I Kill A Dog.
“Oh my God I’m going to bloody kill that dog.” I think to
myself.
Three weeks previously – myself and half-a-dozen residents of
my terraced street and that of the parallel street are gathered.
The general consensus of the meeting seems to be that
Something Has To Be Done. That seems sufficient for me.
A week later and still the unidentified dog howls. From
seven in the morning until eleven at night. Including weekends. It’s not the
howling as such – that reverberates around my house and that of every other
person on my street – it’s the two seconds when the dog draws breath leading
one to believe it has stopped.
“I work nights.” Says one man on
the lane a week later when another gathering of the aggrieved takes place in
the lane.
“I just get up again at nine.
There’s no point with that noise. I’ve not slept in a month.”

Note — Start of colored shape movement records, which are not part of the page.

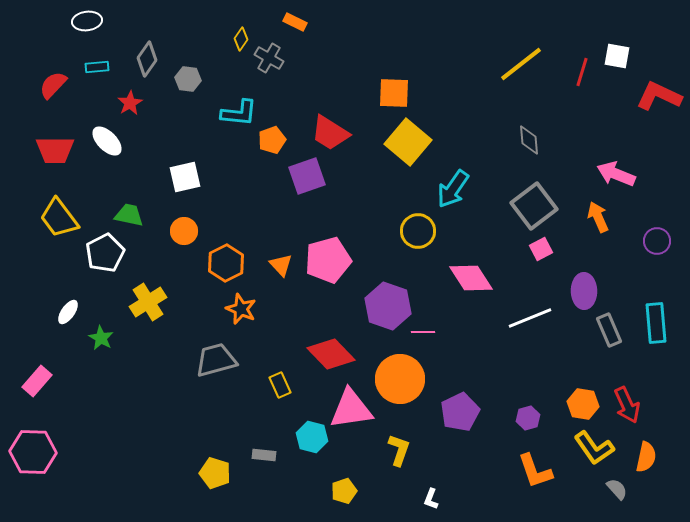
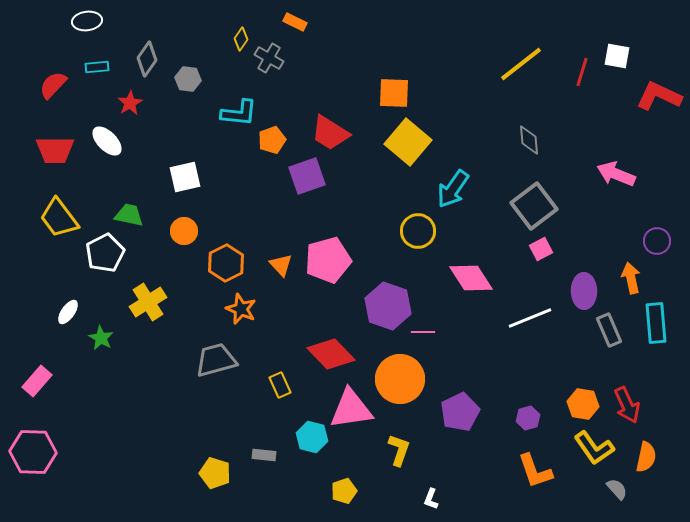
orange arrow at (598, 217): moved 33 px right, 61 px down; rotated 12 degrees clockwise
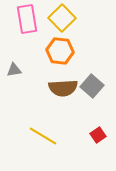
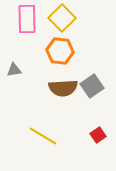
pink rectangle: rotated 8 degrees clockwise
gray square: rotated 15 degrees clockwise
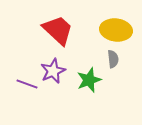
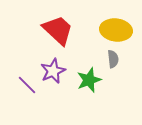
purple line: moved 1 px down; rotated 25 degrees clockwise
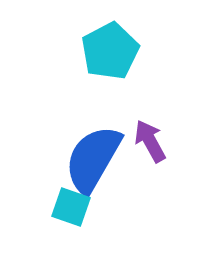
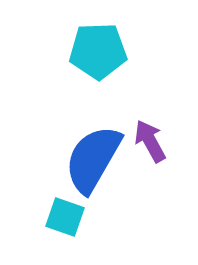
cyan pentagon: moved 12 px left; rotated 26 degrees clockwise
cyan square: moved 6 px left, 10 px down
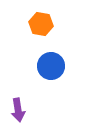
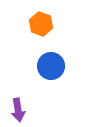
orange hexagon: rotated 10 degrees clockwise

“I’ve got two babies. We’re going
mad.” Says another. There are now a dozen gathered. They don’t have pitch-forks
but may as well have.
I’ve considered grinding-up a
month’s worth of my epilepsy medication and whatever else I can lay my hands on
and mixing it with a pound of mince and finding the bloody thing and feeding it
to him/her if I could figure-out where the dog lived.
“It’s your landlord’s sister at
number nine who owns it.” Says Tony Next Door.

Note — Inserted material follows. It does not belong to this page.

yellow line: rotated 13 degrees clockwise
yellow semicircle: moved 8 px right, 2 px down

I beam at the assembled masses.
“Leave it to me.” I say. I make a
phone-call ten minutes later.
“I’ll have a word,” says my
landlord “It’s been an ongoing thing and it’s causing a load of friction
between her and her husband. That’s been why they’ve been putting the dog
outside. It’s been tearing the house up when it’s alone if they leave it in
when they’re out. They’re trying to find a new home for it. They had no idea
this was happening. This has probably brought things to a head to be honest”

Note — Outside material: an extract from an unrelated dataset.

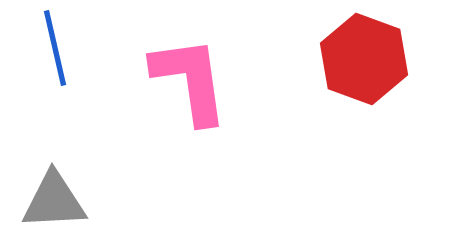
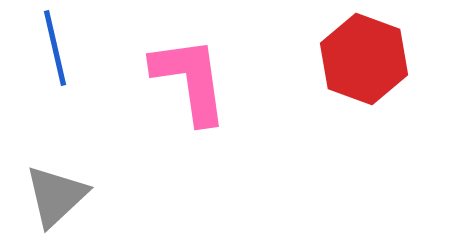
gray triangle: moved 2 px right, 5 px up; rotated 40 degrees counterclockwise
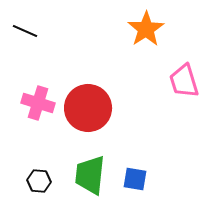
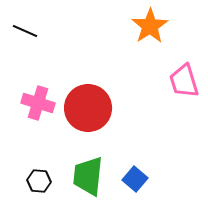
orange star: moved 4 px right, 3 px up
green trapezoid: moved 2 px left, 1 px down
blue square: rotated 30 degrees clockwise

I believe the problem to be solved.
I tell my landlord I can find the number of someone I know who has a re-homing
service if need be. Imagining the high-fives and fist-bumps I shall receive on
my way down the street the next day I go to sleep. It’s another day before I
pass the phone number on.
“Thanks for the phone number,” my
landlord texts me “but I fear it’s a bit late for this dog. They’ve had it put
down.”
The street is very quiet.
3 Comments:
Oh, good God, man! How DO you manage it? Also, is that you on your Twitter avatar because you look disconcertingly like an old boss (but I'm reasaonably certain youre not him)?
Lee: No idea what you mean re: "how do you" etc. And yes, that is my dreadful face but it's been a little while since I've officially been a 'manager' of anything at all.